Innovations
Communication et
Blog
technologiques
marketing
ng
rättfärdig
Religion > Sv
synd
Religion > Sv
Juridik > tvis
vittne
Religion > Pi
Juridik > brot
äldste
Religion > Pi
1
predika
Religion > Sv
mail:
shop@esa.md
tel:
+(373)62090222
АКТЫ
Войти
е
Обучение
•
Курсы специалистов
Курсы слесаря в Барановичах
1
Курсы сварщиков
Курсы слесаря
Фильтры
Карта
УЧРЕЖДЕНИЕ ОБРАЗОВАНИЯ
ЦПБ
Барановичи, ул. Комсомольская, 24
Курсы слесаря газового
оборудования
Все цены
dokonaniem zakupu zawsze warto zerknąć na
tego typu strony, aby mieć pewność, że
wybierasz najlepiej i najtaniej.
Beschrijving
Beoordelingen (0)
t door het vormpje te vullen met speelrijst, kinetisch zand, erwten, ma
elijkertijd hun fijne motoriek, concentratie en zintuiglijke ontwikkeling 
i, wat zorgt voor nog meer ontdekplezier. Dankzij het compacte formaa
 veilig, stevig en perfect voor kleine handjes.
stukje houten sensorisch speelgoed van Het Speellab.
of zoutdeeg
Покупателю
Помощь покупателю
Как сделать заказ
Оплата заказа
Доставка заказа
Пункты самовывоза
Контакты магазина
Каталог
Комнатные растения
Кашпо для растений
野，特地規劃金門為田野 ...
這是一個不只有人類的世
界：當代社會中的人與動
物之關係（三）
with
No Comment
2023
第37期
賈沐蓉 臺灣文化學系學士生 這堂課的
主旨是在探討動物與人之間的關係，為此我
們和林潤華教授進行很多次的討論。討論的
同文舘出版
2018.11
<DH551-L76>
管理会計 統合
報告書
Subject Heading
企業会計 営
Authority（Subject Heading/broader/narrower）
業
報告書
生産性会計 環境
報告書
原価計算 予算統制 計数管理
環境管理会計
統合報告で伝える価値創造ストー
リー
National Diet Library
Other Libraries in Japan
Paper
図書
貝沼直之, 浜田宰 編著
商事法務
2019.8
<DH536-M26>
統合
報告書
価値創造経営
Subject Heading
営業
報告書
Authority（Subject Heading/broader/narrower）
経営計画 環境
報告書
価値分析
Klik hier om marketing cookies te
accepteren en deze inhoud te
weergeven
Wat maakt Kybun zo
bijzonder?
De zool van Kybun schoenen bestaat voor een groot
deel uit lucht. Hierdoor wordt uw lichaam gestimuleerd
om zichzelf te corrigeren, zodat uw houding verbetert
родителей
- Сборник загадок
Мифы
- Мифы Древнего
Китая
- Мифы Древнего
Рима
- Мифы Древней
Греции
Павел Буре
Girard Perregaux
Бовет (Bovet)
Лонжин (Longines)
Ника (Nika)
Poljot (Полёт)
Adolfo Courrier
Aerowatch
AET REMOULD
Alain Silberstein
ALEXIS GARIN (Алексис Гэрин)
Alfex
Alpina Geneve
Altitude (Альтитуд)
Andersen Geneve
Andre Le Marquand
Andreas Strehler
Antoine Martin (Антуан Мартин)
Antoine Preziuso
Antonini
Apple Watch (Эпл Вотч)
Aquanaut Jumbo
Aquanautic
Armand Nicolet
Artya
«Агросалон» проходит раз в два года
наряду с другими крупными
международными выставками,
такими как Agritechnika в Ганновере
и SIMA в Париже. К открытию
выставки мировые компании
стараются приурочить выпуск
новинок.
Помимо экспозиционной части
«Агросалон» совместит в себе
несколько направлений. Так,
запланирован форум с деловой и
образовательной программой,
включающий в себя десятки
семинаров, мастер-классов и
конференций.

_____

**What you need to do**
Repeat the listing above word for word, with no line missing.

**Problem solution**
Innovations
Communication et
Blog
technologiques
marketing
ng
rättfärdig
Religion > Sv
synd
Religion > Sv
Juridik > tvis
vittne
Religion > Pi
Juridik > brot
äldste
Religion > Pi
1
predika
Religion > Sv
mail:
shop@esa.md
tel:
+(373)62090222
АКТЫ
Войти
е
Обучение
•
Курсы специалистов
Курсы слесаря в Барановичах
1
Курсы сварщиков
Курсы слесаря
Фильтры
Карта
УЧРЕЖДЕНИЕ ОБРАЗОВАНИЯ
ЦПБ
Барановичи, ул. Комсомольская, 24
Курсы слесаря газового
оборудования
Все цены
dokonaniem zakupu zawsze warto zerknąć na
tego typu strony, aby mieć pewność, że
wybierasz najlepiej i najtaniej.
Beschrijving
Beoordelingen (0)
t door het vormpje te vullen met speelrijst, kinetisch zand, erwten, ma
elijkertijd hun fijne motoriek, concentratie en zintuiglijke ontwikkeling 
i, wat zorgt voor nog meer ontdekplezier. Dankzij het compacte formaa
 veilig, stevig en perfect voor kleine handjes.
stukje houten sensorisch speelgoed van Het Speellab.
of zoutdeeg
Покупателю
Помощь покупателю
Как сделать заказ
Оплата заказа
Доставка заказа
Пункты самовывоза
Контакты магазина
Каталог
Комнатные растения
Кашпо для растений
野，特地規劃金門為田野 ...
這是一個不只有人類的世
界：當代社會中的人與動
物之關係（三）
with
No Comment
2023
第37期
賈沐蓉 臺灣文化學系學士生 這堂課的
主旨是在探討動物與人之間的關係，為此我
們和林潤華教授進行很多次的討論。討論的
同文舘出版
2018.11
<DH551-L76>
管理会計 統合
報告書
Subject Heading
企業会計 営
Authority（Subject Heading/broader/narrower）
業
報告書
生産性会計 環境
報告書
原価計算 予算統制 計数管理
環境管理会計
統合報告で伝える価値創造ストー
リー
National Diet Library
Other Libraries in Japan
Paper
図書
貝沼直之, 浜田宰 編著
商事法務
2019.8
<DH536-M26>
統合
報告書
価値創造経営
Subject Heading
営業
報告書
Authority（Subject Heading/broader/narrower）
経営計画 環境
報告書
価値分析
Klik hier om marketing cookies te
accepteren en deze inhoud te
weergeven
Wat maakt Kybun zo
bijzonder?
De zool van Kybun schoenen bestaat voor een groot
deel uit lucht. Hierdoor wordt uw lichaam gestimuleerd
om zichzelf te corrigeren, zodat uw houding verbetert
родителей
- Сборник загадок
Мифы
- Мифы Древнего
Китая
- Мифы Древнего
Рима
- Мифы Древней
Греции
Павел Буре
Girard Perregaux
Бовет (Bovet)
Лонжин (Longines)
Ника (Nika)
Poljot (Полёт)
Adolfo Courrier
Aerowatch
AET REMOULD
Alain Silberstein
ALEXIS GARIN (Алексис Гэрин)
Alfex
Alpina Geneve
Altitude (Альтитуд)
Andersen Geneve
Andre Le Marquand
Andreas Strehler
Antoine Martin (Антуан Мартин)
Antoine Preziuso
Antonini
Apple Watch (Эпл Вотч)
Aquanaut Jumbo
Aquanautic
Armand Nicolet
Artya
«Агросалон» проходит раз в два года
наряду с другими крупными
международными выставками,
такими как Agritechnika в Ганновере
и SIMA в Париже. К открытию
выставки мировые компании
стараются приурочить выпуск
новинок.
Помимо экспозиционной части
«Агросалон» совместит в себе
несколько направлений. Так,
запланирован форум с деловой и
образовательной программой,
включающий в себя десятки
семинаров, мастер-классов и
конференций.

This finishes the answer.